■ WHAT THE EXERCISE ASKS: Look below for the line containing "8월,9월 집수리봉사 예정" and the line containing "присущи мелководным участкам. Наи", then set down both and every line between them exactly, without pictures.

(Excerpts from a dataset)
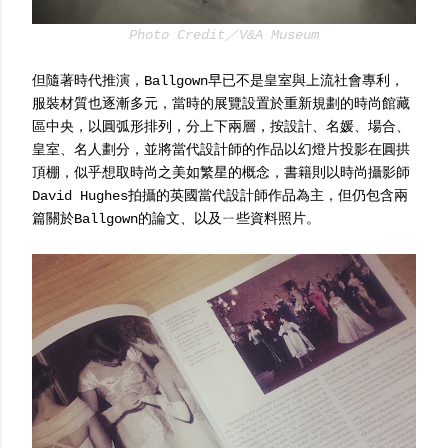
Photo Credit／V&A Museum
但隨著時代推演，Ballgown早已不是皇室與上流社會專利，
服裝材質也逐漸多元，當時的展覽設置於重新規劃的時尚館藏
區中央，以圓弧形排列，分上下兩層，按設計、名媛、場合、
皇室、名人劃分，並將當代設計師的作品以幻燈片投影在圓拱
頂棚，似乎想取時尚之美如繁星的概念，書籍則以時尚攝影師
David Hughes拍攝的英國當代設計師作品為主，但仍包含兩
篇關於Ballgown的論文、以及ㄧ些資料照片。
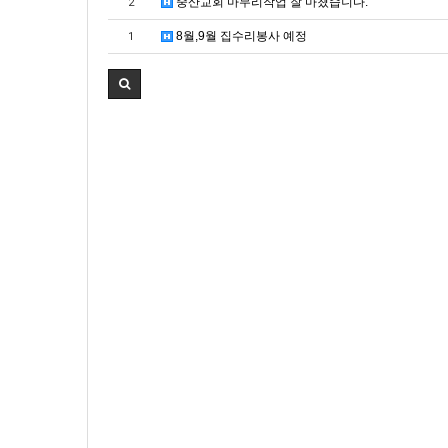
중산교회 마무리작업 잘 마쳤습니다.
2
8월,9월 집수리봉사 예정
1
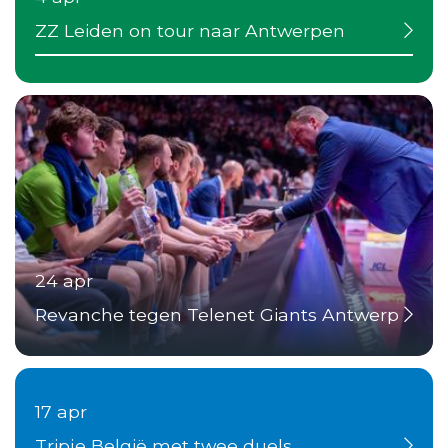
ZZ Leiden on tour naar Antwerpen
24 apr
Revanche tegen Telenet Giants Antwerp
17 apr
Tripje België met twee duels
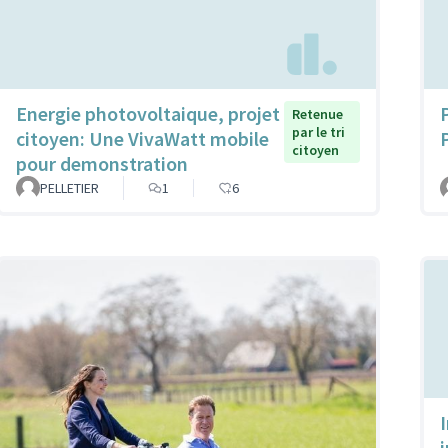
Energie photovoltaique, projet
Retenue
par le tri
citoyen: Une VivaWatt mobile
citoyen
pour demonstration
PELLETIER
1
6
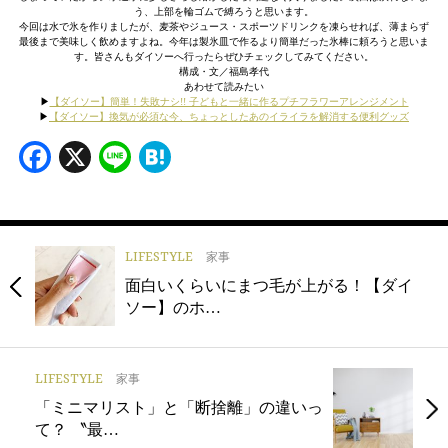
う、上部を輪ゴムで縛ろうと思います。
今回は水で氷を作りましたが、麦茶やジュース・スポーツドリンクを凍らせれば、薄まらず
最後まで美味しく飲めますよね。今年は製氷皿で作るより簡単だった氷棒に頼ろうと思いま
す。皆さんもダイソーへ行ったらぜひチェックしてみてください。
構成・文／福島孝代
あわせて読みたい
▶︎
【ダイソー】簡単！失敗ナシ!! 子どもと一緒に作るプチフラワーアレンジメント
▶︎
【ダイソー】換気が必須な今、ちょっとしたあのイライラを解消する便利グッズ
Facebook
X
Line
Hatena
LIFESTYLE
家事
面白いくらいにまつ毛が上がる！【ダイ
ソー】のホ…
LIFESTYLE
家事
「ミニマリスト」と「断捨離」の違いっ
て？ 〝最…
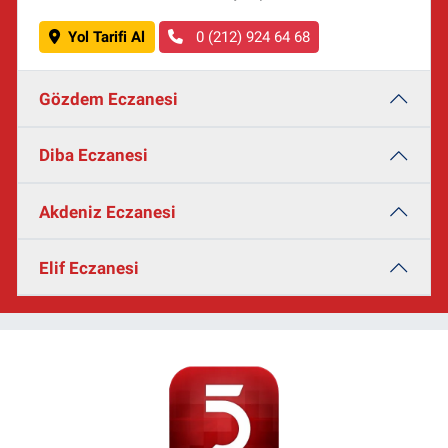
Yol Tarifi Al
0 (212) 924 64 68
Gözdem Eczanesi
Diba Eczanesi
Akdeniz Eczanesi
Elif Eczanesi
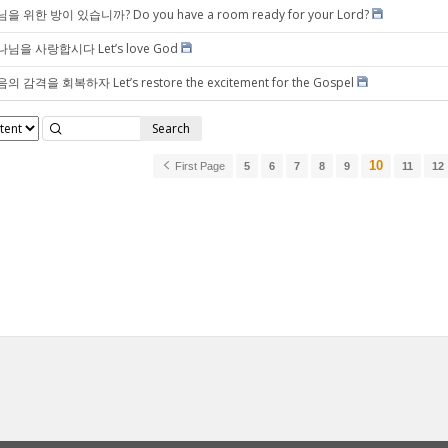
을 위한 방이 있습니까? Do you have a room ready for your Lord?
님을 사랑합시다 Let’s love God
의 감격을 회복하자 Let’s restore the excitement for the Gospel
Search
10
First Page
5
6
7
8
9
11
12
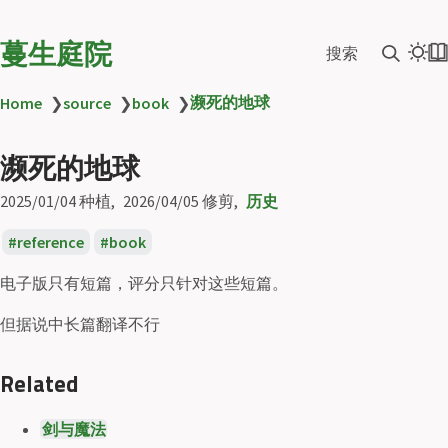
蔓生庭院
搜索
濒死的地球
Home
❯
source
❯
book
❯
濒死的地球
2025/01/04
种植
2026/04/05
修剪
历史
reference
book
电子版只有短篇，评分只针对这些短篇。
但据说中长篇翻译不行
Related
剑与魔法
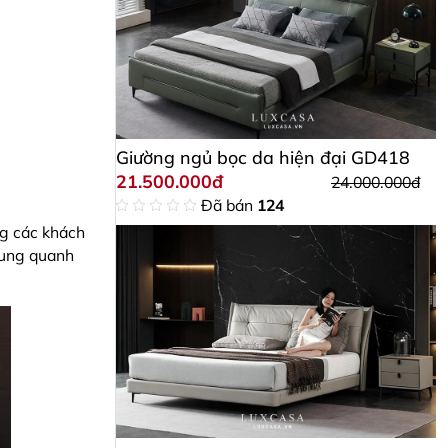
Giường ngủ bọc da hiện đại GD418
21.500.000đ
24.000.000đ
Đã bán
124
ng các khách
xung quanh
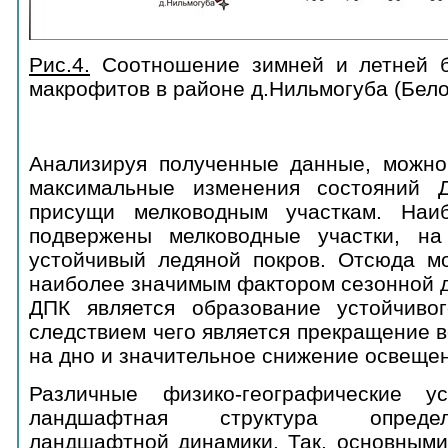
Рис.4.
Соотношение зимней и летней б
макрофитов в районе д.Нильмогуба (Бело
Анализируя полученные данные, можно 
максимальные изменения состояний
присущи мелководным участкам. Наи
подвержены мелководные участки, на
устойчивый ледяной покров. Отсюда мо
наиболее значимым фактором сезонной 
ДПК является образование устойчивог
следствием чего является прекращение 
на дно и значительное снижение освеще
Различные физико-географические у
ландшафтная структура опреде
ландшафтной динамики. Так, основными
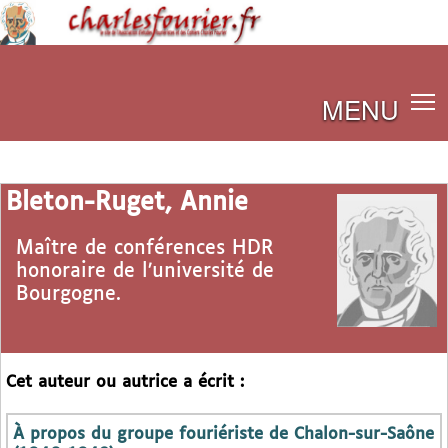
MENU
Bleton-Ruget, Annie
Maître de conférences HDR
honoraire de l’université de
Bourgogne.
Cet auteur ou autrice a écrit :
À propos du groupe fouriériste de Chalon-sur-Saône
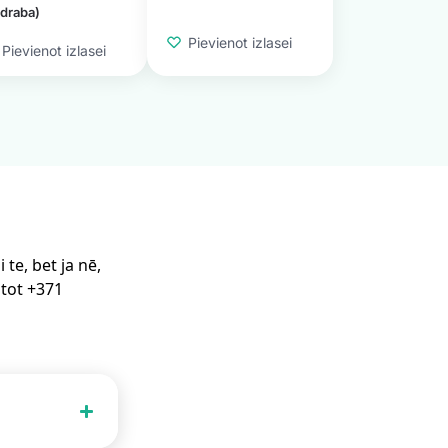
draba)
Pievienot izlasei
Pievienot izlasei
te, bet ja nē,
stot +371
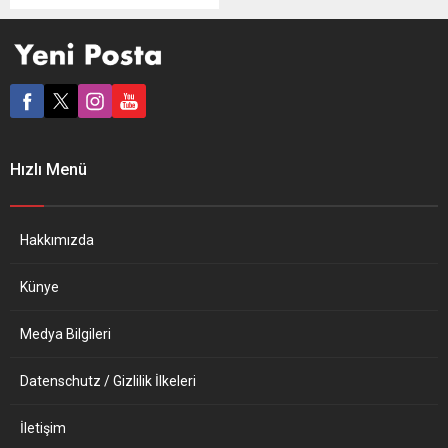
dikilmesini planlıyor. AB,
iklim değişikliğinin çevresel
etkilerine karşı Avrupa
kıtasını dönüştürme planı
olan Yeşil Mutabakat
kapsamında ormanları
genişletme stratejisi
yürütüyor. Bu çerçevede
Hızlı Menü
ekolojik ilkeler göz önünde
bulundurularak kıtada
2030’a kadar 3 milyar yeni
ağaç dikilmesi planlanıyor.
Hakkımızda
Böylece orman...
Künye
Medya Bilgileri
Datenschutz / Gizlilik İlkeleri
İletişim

■ TASK RESULT:
8월,9월 집수리봉사 예정
1
ZZ Leiden on tour naar Antwerpen
24 apr
Revanche tegen Telenet Giants Antwerp
17 apr
Tripje België met twee duels
Energie photovoltaique, projet
Retenue
par le tri
citoyen: Une VivaWatt mobile
citoyen
pour demonstration
PELLETIER
1
6
う、上部を輪ゴムで縛ろうと思います。
今回は水で氷を作りましたが、麦茶やジュース・スポーツドリンクを凍らせれば、薄まらず
最後まで美味しく飲めますよね。今年は製氷皿で作るより簡単だった氷棒に頼ろうと思いま
す。皆さんもダイソーへ行ったらぜひチェックしてみてください。
構成・文／福島孝代
あわせて読みたい
▶︎
【ダイソー】簡単！失敗ナシ!! 子どもと一緒に作るプチフラワーアレンジメント
▶︎
【ダイソー】換気が必須な今、ちょっとしたあのイライラを解消する便利グッズ
Facebook
X
Line
Hatena
LIFESTYLE
家事
面白いくらいにまつ毛が上がる！【ダイ
ソー】のホ…
LIFESTYLE
家事
「ミニマリスト」と「断捨離」の違いっ
て？ 〝最…
Yol Tarifi Al
0 (212) 924 64 68
Gözdem Eczanesi
Diba Eczanesi
Akdeniz Eczanesi
Elif Eczanesi
을 위한 방이 있습니까? Do you have a room ready for your Lord?
님을 사랑합시다 Let’s love God
의 감격을 회복하자 Let’s restore the excitement for the Gospel
Search
10
First Page
5
6
7
8
9
11
12
蔓生庭院
搜索
濒死的地球
Home
❯
source
❯
book
❯
濒死的地球
2025/01/04
种植
2026/04/05
修剪
历史
reference
book
电子版只有短篇，评分只针对这些短篇。
但据说中长篇翻译不行
Related
剑与魔法
Giường ngủ bọc da hiện đại GD418
21.500.000đ
24.000.000đ
Đã bán
124
ng các khách
xung quanh
Рис.4.
Соотношение зимней и летней б
макрофитов в районе д.Нильмогуба (Бело
Анализируя полученные данные, можно 
максимальные изменения состояний
присущи мелководным участкам. Наи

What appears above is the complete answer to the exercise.